How to make searchable PDFs

A "searchable PDF" looks like a scanned document showing all images and text, AND the text can be searched. A non-searchable (or standard) PDF, shows all images and text, but the text is not in a format that can be searched.

To make a searchable PDF:

1. Scan your document to produce image files

LogoLogoLogo

  1. Take your original document, and use a scanner to produce image scans in JPG format.
  2. Make sure your scans are at least 300dpi (greyscale, colour if needed). Use 400-600dpi if the next is unusually small.

2. Clean up the scanned page images

Note that your PDF software may carry out this step, otherwise you will have to use image-editing softwarẹ

LogoLogoLogo

  1. The scanned page images will not look perfect
  2. De-skew the pages (straighten)
  3. Clean the pages: remove edges, artifacts, shadowing. Perhaps boost the contrast

3. Convert your image files to text + images

Your PDF creation software will do this.

LogoLogo + EDITABLE TEXT

  1. Since the page image is not editable and not searchable, you must process it to convert the image of the text, into editable text.
  2. In Acrobat PDF software (not Acrobat Reader), from the Tools menu, select "Recognise Text". In other software, it may be called something else, eg. OCR (Optical Character Recognition), or something to do with "searchable/editable text"
  3. It is important to be able to retain formatting, especially columns. You may be able to specify areas on a page where there is no text (ie. photos/diagrams)

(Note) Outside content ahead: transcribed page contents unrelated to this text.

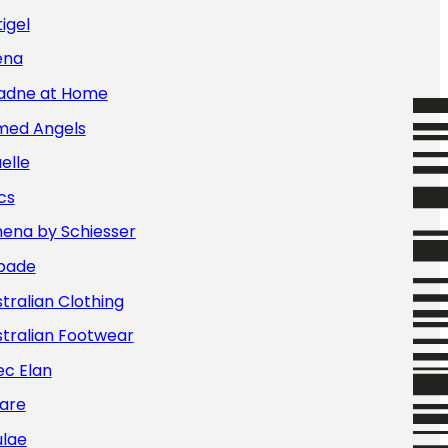
igel
ena
iadne at Home
med Angels
elle
cs
hena by Schiesser
bade
tralian Clothing
tralian Footwear
ec Elan
are
ulae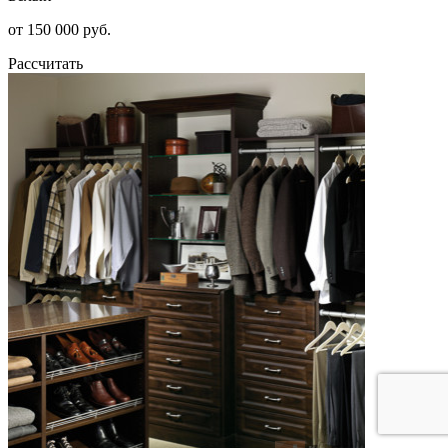
от 150 000 руб.
Рассчитать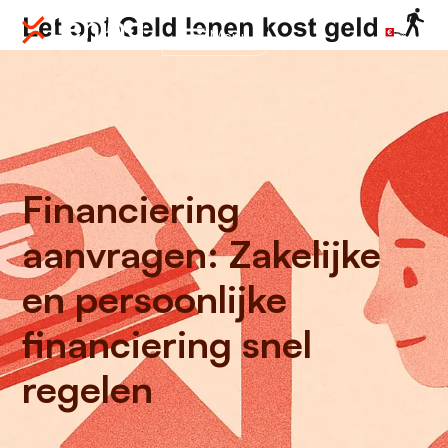
Menu
Financiering
aanvragen: Zakelijke
en persoonlijke
financiering snel
regelen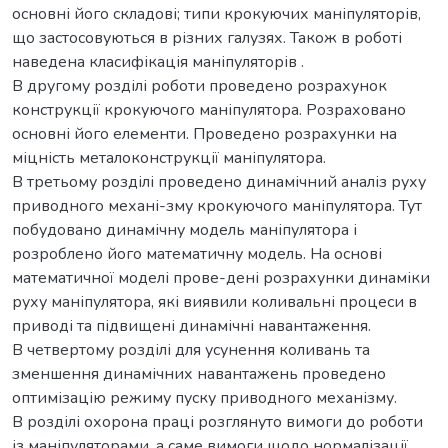
основні його складові; типи крокуючих маніпуляторів,
що застосовуються в різних галузях. Також в роботі
наведена класифікація маніпуляторів .
В другому розділі роботи проведено розрахунок
конструкції крокуючого маніпулятора. Розраховано
основні його елементи. Проведено розрахунки на
міцність металоконструкції маніпулятора.
В третьому розділі проведено динамічний аналіз руху
приводного механі-зму крокуючого маніпулятора. Тут
побудовано динамічну модель маніпулятора і
розроблено його математичну модель. На основі
математичної моделі прове-дені розрахунки динаміки
руху маніпулятора, які виявили коливальні процеси в
приводі та підвищені динамічні навантаження.
В четвертому розділі для усунення коливань та
зменшення динамічних навантажень проведено
оптимізацію режиму пуску приводного механізму.
В розділі охорона праці розглянуто вимоги до роботи
із маніпуляторами, а саме вимоги щодо нормалізації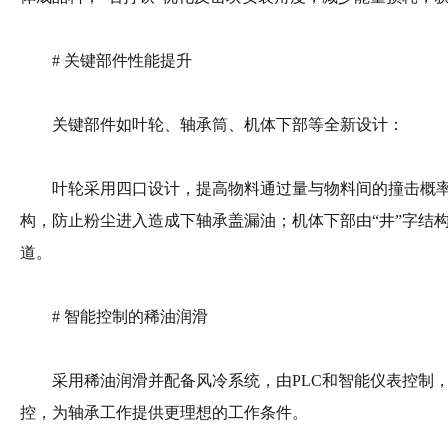
# 关键部件性能提升
关键部件如叶轮、轴承筒、机体下部等全新设计：
叶轮采用四口设计，提高物料通过量与物料间的撞击概率
构，防止粉尘进入造成下轴承盖漏油；机体下部由“井”字结构
道。
# 智能控制的稀油润滑
采用稀油润滑并配备风冷系统，由PLC和智能仪表控制，
控，为轴承工作提供更理想的工作条件。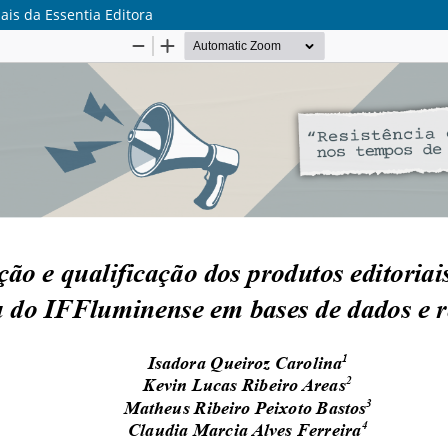
ais da Essentia Editora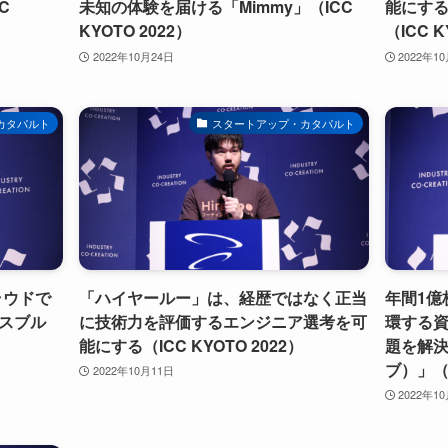
C
未知の体験を届ける「Mimmy」（ICC
能にする
KYOTO 2022）
（ICC K
2022年10月24日
2022年1
カタパルト
スタートアップ・カタパルト
ラウドで
「ハイヤールー」は、経歴ではなく正当
年間1億
スブル
に技術力を評価するエンジニア選考を可
環する資
能にする（ICC KYOTO 2022）
題を解決す
ブ）」（I
2022年10月11日
2022年1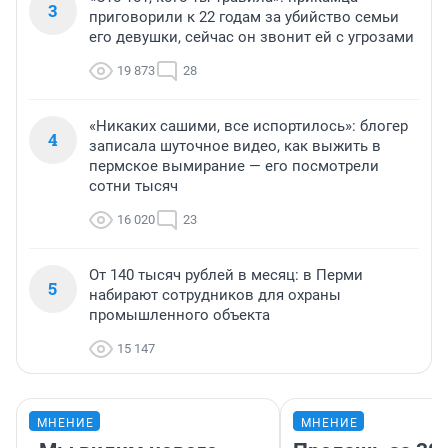
3
приговорили к 22 годам за убийство семьи
его девушки, сейчас он звонит ей с угрозами
19 873
28
«Никаких сашими, все испортилось»: блогер
4
записала шуточное видео, как выжить в
пермское вымирание — его посмотрели
сотни тысяч
16 020
23
От 140 тысяч рублей в месяц: в Перми
5
набирают сотрудников для охраны
промышленного объекта
15 147
МНЕНИЕ
МНЕНИЕ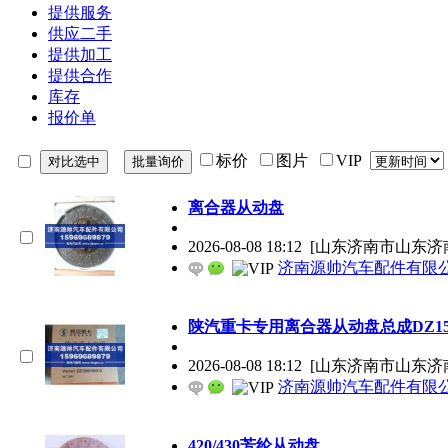
提供服务
供应二手
提供加工
提供合作
库存
报价单
标价
图片
VIP
离合器从动盘
2026-08-08 18:12
[山东济南市山东济
济南源帅汽车配件有限
陕汽重卡专用离合器从动盘总成DZ1560
2026-08-08 18:12
[山东济南市山东济
济南源帅汽车配件有限
420/430芳纶从动盘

4. Spellcheck and edit your text

After you have produced editable text from the images, you will have the option to edit and correct it, in particular:

  • Spelling. There will be lots of errors.
  • Remove extraneous text, especially where the software has tried to turn images into text

5. Produce PDFs

When you are done, save your text and images as "searchable PDFs". If this is done correctly, the editable text will be an invisible transparent layer on top of the scanned page image:

  1. The resulting PDF pages will look like your scanned page images
  2. The text will be searchable, and you will be able to copy and paste the transparent text layer

There is often an option to save your PDF as:

  1. Text only, in which case it will not look as good as the scanned image, and you may lose any pictures.
  2. Images only, in which case the PDF will not be searchable, and you will not be able to copy any text
  3. You want to save your PDFs as text+image, sometimes called "searchable PDFs"

 

Checklist

  1. Make sure your scans are at least 300dpi greyscale. If the text on the page is small, and you are not getting good text extraction, use 400-600dpi. If there are colour images, then scan as colour, otherwise stick with greyscale.
  2. Clean up the scanned images, as these will be displayed in the final PDF
  3. When you convert the scanned images to images + text, make sure you retain formatting such as columns. Otherwise when try and copy text, the top line from each column will concatonate, and so on down the page.
  4. Make sure you save as "seachable PDF" (sometimes called text + images).

Notes

Some software manages all stages of the process, and you will be able to save the "project" before completing all the steps. Save regularly!

Some software will let you do multiple steps at a time. ie. you won't have to scan one page, clean it up, extract the editable/searchable text, edit it, save it, and repeat. You'll be able to scan all page first, then clean them all up, then extract text from them all, edit them all, and save all the editable pages as one searchable PDF.

You may need separate software for (a) scanning (b) cleaning the images (c) extracting the text from the images, and saving as searchable PDFs.